Top of Data shown
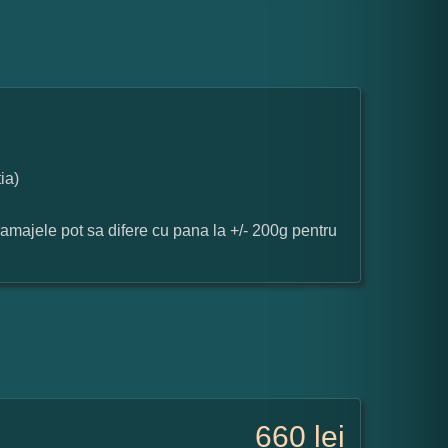
ia)
ramajele pot sa difere cu pana la +/- 200g pentru
660
lei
Bottom of Data shown
▶ **Work request**:
Return the listing above verbatim and exclude every picture.

▶ **Solution**:
ia)
ramajele pot sa difere cu pana la +/- 200g pentru
660
lei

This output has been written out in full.